- [What you should do]:
Every entry must appear in the answer exactly as written.

- [Available records]:
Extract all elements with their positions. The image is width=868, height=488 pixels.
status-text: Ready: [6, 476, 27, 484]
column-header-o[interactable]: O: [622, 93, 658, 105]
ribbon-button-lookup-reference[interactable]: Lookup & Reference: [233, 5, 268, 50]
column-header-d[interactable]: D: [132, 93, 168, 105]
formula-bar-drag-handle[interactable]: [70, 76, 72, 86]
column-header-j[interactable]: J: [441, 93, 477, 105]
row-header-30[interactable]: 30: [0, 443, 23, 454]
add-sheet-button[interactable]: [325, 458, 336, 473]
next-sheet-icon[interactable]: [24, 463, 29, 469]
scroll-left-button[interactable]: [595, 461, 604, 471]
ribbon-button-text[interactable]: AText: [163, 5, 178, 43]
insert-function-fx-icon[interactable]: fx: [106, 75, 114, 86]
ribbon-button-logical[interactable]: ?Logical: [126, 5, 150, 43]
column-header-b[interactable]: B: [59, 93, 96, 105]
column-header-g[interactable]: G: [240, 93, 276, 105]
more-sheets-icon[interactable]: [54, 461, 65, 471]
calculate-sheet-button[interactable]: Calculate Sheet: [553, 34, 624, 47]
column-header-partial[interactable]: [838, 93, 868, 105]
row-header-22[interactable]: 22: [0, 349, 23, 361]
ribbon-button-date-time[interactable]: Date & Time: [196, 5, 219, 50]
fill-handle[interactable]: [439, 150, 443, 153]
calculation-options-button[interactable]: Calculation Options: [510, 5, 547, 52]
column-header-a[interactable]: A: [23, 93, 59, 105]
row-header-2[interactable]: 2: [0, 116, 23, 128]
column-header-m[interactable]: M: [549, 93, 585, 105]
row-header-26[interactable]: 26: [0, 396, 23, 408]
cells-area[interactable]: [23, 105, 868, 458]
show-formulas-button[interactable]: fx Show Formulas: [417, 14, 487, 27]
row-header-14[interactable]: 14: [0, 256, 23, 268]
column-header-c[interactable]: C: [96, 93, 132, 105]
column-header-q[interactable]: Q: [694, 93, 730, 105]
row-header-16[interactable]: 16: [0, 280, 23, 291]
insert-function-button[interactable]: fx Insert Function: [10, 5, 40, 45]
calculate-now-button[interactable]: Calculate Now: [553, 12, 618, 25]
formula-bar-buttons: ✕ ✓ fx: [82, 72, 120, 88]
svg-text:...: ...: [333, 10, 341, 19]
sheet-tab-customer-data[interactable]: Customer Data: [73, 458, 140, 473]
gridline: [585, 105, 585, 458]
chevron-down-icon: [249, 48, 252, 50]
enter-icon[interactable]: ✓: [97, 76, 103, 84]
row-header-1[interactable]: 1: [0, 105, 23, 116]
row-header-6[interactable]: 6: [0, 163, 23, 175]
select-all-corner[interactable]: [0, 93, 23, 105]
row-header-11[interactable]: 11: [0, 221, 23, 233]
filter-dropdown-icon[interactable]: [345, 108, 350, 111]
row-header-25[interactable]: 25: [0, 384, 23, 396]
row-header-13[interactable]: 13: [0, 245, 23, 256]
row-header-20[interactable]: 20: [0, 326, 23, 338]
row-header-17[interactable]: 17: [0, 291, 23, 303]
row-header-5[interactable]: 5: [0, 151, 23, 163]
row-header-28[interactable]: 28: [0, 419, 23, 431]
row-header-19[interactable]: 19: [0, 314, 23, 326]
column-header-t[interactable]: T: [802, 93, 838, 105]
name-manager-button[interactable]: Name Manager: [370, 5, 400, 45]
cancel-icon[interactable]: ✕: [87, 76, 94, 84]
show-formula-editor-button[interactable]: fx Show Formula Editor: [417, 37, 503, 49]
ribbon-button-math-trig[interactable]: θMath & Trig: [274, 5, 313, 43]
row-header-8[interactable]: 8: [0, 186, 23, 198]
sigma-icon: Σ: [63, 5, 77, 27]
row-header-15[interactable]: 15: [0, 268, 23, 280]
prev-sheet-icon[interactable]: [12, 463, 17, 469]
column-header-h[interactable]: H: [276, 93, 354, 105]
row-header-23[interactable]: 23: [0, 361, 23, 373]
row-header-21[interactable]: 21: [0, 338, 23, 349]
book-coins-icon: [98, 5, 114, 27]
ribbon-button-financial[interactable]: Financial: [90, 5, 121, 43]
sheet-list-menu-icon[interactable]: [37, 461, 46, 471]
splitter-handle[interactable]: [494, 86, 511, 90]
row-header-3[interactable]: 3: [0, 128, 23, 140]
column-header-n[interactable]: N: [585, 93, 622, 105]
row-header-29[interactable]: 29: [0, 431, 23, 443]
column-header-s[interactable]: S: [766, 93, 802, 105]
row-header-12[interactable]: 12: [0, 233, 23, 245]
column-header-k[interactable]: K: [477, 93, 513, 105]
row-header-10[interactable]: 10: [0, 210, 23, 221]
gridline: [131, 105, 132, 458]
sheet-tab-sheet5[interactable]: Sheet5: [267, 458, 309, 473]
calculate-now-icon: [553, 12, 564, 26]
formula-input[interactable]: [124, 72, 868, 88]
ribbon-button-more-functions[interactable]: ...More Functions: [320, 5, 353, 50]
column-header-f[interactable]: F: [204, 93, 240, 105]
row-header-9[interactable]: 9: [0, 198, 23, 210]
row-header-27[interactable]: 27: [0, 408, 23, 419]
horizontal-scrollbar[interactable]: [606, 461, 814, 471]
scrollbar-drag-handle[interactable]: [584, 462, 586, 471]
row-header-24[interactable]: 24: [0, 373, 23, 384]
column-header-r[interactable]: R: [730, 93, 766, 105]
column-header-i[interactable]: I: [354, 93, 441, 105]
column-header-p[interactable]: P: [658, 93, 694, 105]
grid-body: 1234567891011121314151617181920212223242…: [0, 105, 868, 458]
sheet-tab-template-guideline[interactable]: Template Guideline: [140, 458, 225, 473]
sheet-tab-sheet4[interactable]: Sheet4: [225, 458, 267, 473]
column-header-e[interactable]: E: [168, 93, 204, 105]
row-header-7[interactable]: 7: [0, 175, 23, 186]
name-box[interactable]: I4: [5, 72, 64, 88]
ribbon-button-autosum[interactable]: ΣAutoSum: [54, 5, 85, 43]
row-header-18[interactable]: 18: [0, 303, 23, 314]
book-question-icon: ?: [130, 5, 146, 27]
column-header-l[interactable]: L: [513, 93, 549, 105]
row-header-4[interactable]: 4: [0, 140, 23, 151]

- [Finished exercise]:
Extract all elements with their positions. The image is width=868, height=488 pixels.
status-text: Ready: [6, 476, 27, 484]
column-header-o[interactable]: O: [622, 93, 658, 105]
ribbon-button-lookup-reference[interactable]: Lookup & Reference: [233, 5, 268, 50]
column-header-d[interactable]: D: [132, 93, 168, 105]
formula-bar-drag-handle[interactable]: [70, 76, 72, 86]
column-header-j[interactable]: J: [441, 93, 477, 105]
row-header-30[interactable]: 30: [0, 443, 23, 454]
add-sheet-button[interactable]: [325, 458, 336, 473]
next-sheet-icon[interactable]: [24, 463, 29, 469]
scroll-left-button[interactable]: [595, 461, 604, 471]
ribbon-button-text[interactable]: AText: [163, 5, 178, 43]
insert-function-fx-icon[interactable]: fx: [106, 75, 114, 86]
ribbon-button-logical[interactable]: ?Logical: [126, 5, 150, 43]
column-header-b[interactable]: B: [59, 93, 96, 105]
column-header-g[interactable]: G: [240, 93, 276, 105]
more-sheets-icon[interactable]: [54, 461, 65, 471]
calculate-sheet-button[interactable]: Calculate Sheet: [553, 34, 624, 47]
column-header-partial[interactable]: [838, 93, 868, 105]
row-header-22[interactable]: 22: [0, 349, 23, 361]
ribbon-button-date-time[interactable]: Date & Time: [196, 5, 219, 50]
fill-handle[interactable]: [439, 150, 443, 153]
calculation-options-button[interactable]: Calculation Options: [510, 5, 547, 52]
column-header-a[interactable]: A: [23, 93, 59, 105]
row-header-2[interactable]: 2: [0, 116, 23, 128]
column-header-m[interactable]: M: [549, 93, 585, 105]
row-header-26[interactable]: 26: [0, 396, 23, 408]
cells-area[interactable]: [23, 105, 868, 458]
show-formulas-button[interactable]: fx Show Formulas: [417, 14, 487, 27]
row-header-14[interactable]: 14: [0, 256, 23, 268]
column-header-c[interactable]: C: [96, 93, 132, 105]
column-header-q[interactable]: Q: [694, 93, 730, 105]
row-header-16[interactable]: 16: [0, 280, 23, 291]
insert-function-button[interactable]: fx Insert Function: [10, 5, 40, 45]
calculate-now-button[interactable]: Calculate Now: [553, 12, 618, 25]
formula-bar-buttons: ✕ ✓ fx: [82, 72, 120, 88]
svg-text:...: ...: [333, 10, 341, 19]
sheet-tab-customer-data[interactable]: Customer Data: [73, 458, 140, 473]
gridline: [585, 105, 585, 458]
chevron-down-icon: [249, 48, 252, 50]
enter-icon[interactable]: ✓: [97, 76, 103, 84]
row-header-1[interactable]: 1: [0, 105, 23, 116]
row-header-6[interactable]: 6: [0, 163, 23, 175]
select-all-corner[interactable]: [0, 93, 23, 105]
row-header-11[interactable]: 11: [0, 221, 23, 233]
filter-dropdown-icon[interactable]: [345, 108, 350, 111]
row-header-25[interactable]: 25: [0, 384, 23, 396]
row-header-13[interactable]: 13: [0, 245, 23, 256]
row-header-20[interactable]: 20: [0, 326, 23, 338]
row-header-17[interactable]: 17: [0, 291, 23, 303]
row-header-5[interactable]: 5: [0, 151, 23, 163]
row-header-28[interactable]: 28: [0, 419, 23, 431]
row-header-19[interactable]: 19: [0, 314, 23, 326]
column-header-t[interactable]: T: [802, 93, 838, 105]
name-manager-button[interactable]: Name Manager: [370, 5, 400, 45]
cancel-icon[interactable]: ✕: [87, 76, 94, 84]
show-formula-editor-button[interactable]: fx Show Formula Editor: [417, 37, 503, 49]
ribbon-button-math-trig[interactable]: θMath & Trig: [274, 5, 313, 43]
row-header-8[interactable]: 8: [0, 186, 23, 198]
sigma-icon: Σ: [63, 5, 77, 27]
row-header-15[interactable]: 15: [0, 268, 23, 280]
prev-sheet-icon[interactable]: [12, 463, 17, 469]
column-header-h[interactable]: H: [276, 93, 354, 105]
row-header-23[interactable]: 23: [0, 361, 23, 373]
row-header-21[interactable]: 21: [0, 338, 23, 349]
book-coins-icon: [98, 5, 114, 27]
ribbon-button-financial[interactable]: Financial: [90, 5, 121, 43]
sheet-list-menu-icon[interactable]: [37, 461, 46, 471]
splitter-handle[interactable]: [494, 86, 511, 90]
row-header-3[interactable]: 3: [0, 128, 23, 140]
column-header-n[interactable]: N: [585, 93, 622, 105]
row-header-29[interactable]: 29: [0, 431, 23, 443]
column-header-s[interactable]: S: [766, 93, 802, 105]
row-header-12[interactable]: 12: [0, 233, 23, 245]
column-header-k[interactable]: K: [477, 93, 513, 105]
row-header-10[interactable]: 10: [0, 210, 23, 221]
gridline: [131, 105, 132, 458]
sheet-tab-sheet5[interactable]: Sheet5: [267, 458, 309, 473]
calculate-now-icon: [553, 12, 564, 26]
formula-input[interactable]: [124, 72, 868, 88]
ribbon-button-more-functions[interactable]: ...More Functions: [320, 5, 353, 50]
column-header-f[interactable]: F: [204, 93, 240, 105]
row-header-9[interactable]: 9: [0, 198, 23, 210]
row-header-27[interactable]: 27: [0, 408, 23, 419]
horizontal-scrollbar[interactable]: [606, 461, 814, 471]
scrollbar-drag-handle[interactable]: [584, 462, 586, 471]
row-header-24[interactable]: 24: [0, 373, 23, 384]
column-header-r[interactable]: R: [730, 93, 766, 105]
column-header-i[interactable]: I: [354, 93, 441, 105]
column-header-p[interactable]: P: [658, 93, 694, 105]
grid-body: 1234567891011121314151617181920212223242…: [0, 105, 868, 458]
sheet-tab-template-guideline[interactable]: Template Guideline: [140, 458, 225, 473]
sheet-tab-sheet4[interactable]: Sheet4: [225, 458, 267, 473]
column-header-e[interactable]: E: [168, 93, 204, 105]
row-header-7[interactable]: 7: [0, 175, 23, 186]
name-box[interactable]: I4: [5, 72, 64, 88]
ribbon-button-autosum[interactable]: ΣAutoSum: [54, 5, 85, 43]
row-header-18[interactable]: 18: [0, 303, 23, 314]
book-question-icon: ?: [130, 5, 146, 27]
column-header-l[interactable]: L: [513, 93, 549, 105]
row-header-4[interactable]: 4: [0, 140, 23, 151]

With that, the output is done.